In 2026, Academician Shukhrat Sirojiddinov was awarded the Gold Medal of the International Organization of Turkic Culture - TURKSOY for his contribution to the development of culture and literature of the Turkic world.

== Endeavors in scholarly publications ==
Sirojiddinov is a Member of the editorial board of several journals and scientific publications such as Turkologiya′ (Azarbaijan), Müqayiseli edebiyyatşünasliq (Azarbaijan), The Journal of Eurasian Turkic Studies (Korea), Karabuk Turkoloji Degresi (Turkey), World Literature (Uzbekistan), Star of East (Uzbekistan), Imam Bukhari Studies (Uzbekistan), The Issues of Philology (Uzbekistan), Environmental Earth Journal (Uzbekistan), and The Youth (Uzbekistan). At the same time he is a chief editor of the international scientific journals Xorijiy Filologiya (Foreign Philology), O’zMU Xabarnomasi (National University Herald), Oltin Bitiklar (Golden Scripts), Uzbekistan: Language and culture etc.
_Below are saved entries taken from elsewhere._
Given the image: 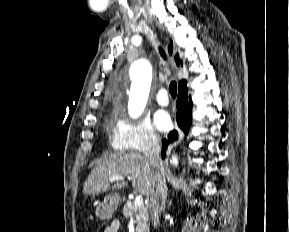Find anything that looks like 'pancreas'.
Listing matches in <instances>:
<instances>
[{"mask_svg": "<svg viewBox=\"0 0 289 232\" xmlns=\"http://www.w3.org/2000/svg\"><path fill=\"white\" fill-rule=\"evenodd\" d=\"M126 218L134 217L137 223L136 232H149L148 209L144 205L136 206L134 202L128 201L122 210Z\"/></svg>", "mask_w": 289, "mask_h": 232, "instance_id": "pancreas-1", "label": "pancreas"}]
</instances>
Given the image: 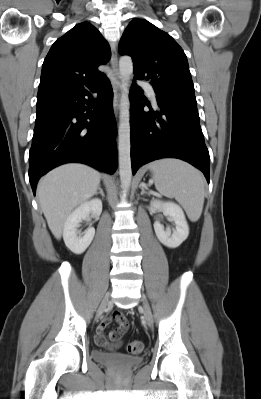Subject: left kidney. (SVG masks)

==Efforts to develop Turkology==
A number of monographs by Sirojiddinov are devoted to the life and work of Alisher Navai. He was research advisor to 5 doctor of science and 11 doctor of philosophy in philology. Shuhrat Sirojiddinov's fundamental monograph ′Alisher Navai: comparative-typological, textological analysis of sources′ reveals Alisher Navai's contribution to the culture of the Turcik peoples.
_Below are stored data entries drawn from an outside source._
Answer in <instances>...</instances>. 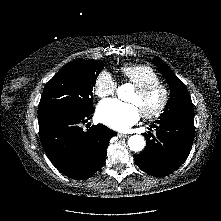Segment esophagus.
<instances>
[{"label":"esophagus","instance_id":"34e87169","mask_svg":"<svg viewBox=\"0 0 221 221\" xmlns=\"http://www.w3.org/2000/svg\"><path fill=\"white\" fill-rule=\"evenodd\" d=\"M118 137L119 138H127V137H129V135H127V134H118Z\"/></svg>","mask_w":221,"mask_h":221}]
</instances>
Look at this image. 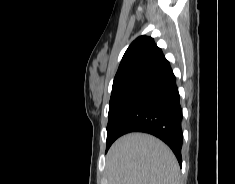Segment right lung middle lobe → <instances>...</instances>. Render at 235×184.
<instances>
[{
  "mask_svg": "<svg viewBox=\"0 0 235 184\" xmlns=\"http://www.w3.org/2000/svg\"><path fill=\"white\" fill-rule=\"evenodd\" d=\"M127 89H128V87H123V88L112 91L110 102H109V121H108V125H107L106 152L115 140L114 135L110 131L109 125H110L111 120H112V118L118 108V105H119L120 101L122 100L124 94L126 93Z\"/></svg>",
  "mask_w": 235,
  "mask_h": 184,
  "instance_id": "1",
  "label": "right lung middle lobe"
}]
</instances>
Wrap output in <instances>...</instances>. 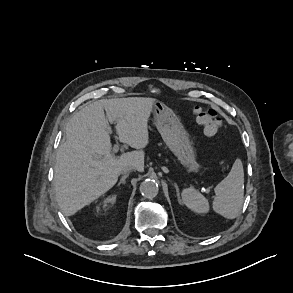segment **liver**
Here are the masks:
<instances>
[{"label":"liver","mask_w":293,"mask_h":293,"mask_svg":"<svg viewBox=\"0 0 293 293\" xmlns=\"http://www.w3.org/2000/svg\"><path fill=\"white\" fill-rule=\"evenodd\" d=\"M155 102L144 97L98 100L68 121L54 169L56 199L64 215H74L110 190L123 166L131 164L144 171L142 149L149 143L148 120ZM108 121L116 123L120 142L138 151L115 157Z\"/></svg>","instance_id":"6515ba94"}]
</instances>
He has been participating in the development of educational and humanitarian field, as well as cultural relations between Uzbekistan and Turkic-speaking countries. It directly contributes to the development of relations between Uzbekistan and Turkey, as well as, Turkic-speaking countries in the field of science and higher education institutions.

Under Sirojiddinov's leadership, the Uzbek language is being taught at universities in the US, Japan, the Republic of Korea, China, India, Great Britain, Germany, and Afghanistan. At the same time, under his leadership, the Alisher Navo'i Tashkent State University of Uzbek Language and Literature achieved a number of successes in a short period of time. In particular, Alisher Navo'i Tashkent State University of Uzbek Language and Literature established cooperative relations with more than 50 educational institutions of the world, became a member of three international associations (Korea: International Association for the Study of Central Asia, Russia: Association of World Universities, US: Uzbek-American Society); Centers of Uzbek language and culture named after Alisher Navoi were opened in the Republics of Russia, China, India, and Azerbaijan.

==Legacy and contribution to Science==
Sirojiddinov is a prominent scholar in Alisher Navo'i studies and well-known oriental manuscripts expert. He has several publications on the study and analysis of Alisher Navoi's work which include Beliefs of Alisher Navo'i, Alisher Navoi. Comparative-typological textual analysis of sources, Mir 'Alī Shīr Navā'ī the Great, The Inspiring Inspiration of Navo’i, The Charm of Navoi's Verses, Navo'i Studies intended for students of higher educational institutions, Amir Alisher, The Frontiers of Science and Imagination, Navo’i in the acknowledgement of his contemporaries. In addition, Lessons of Textual Studies, Aspects of Uzbek Textual Studies, are dedicated to the field of textual studies, as well as a number of books such as Methods of conversion of Gregorian and Hijri Calendars, Introduction to Islamic Philosophy: Kalam, Philosophical Reflections of Uzbek Classical Literature, Interpretation of Alisher Navoi’s life in chronicles and memoirs of XV-XVI centuries, World Religions, Biography of Maulana Lutfullah, Theology of Sufi Allayar Interpretation of Human Spiritual Perfectness in Poetry, Views of Central Asian Scholars in Philosophy, Boundaries of Science and Imagination, Tolerance as the Educational Basis of Religions, Fundamentals of Literary Translation has been a noticeably contribution to promote Uzbek Humanitarian disciplines.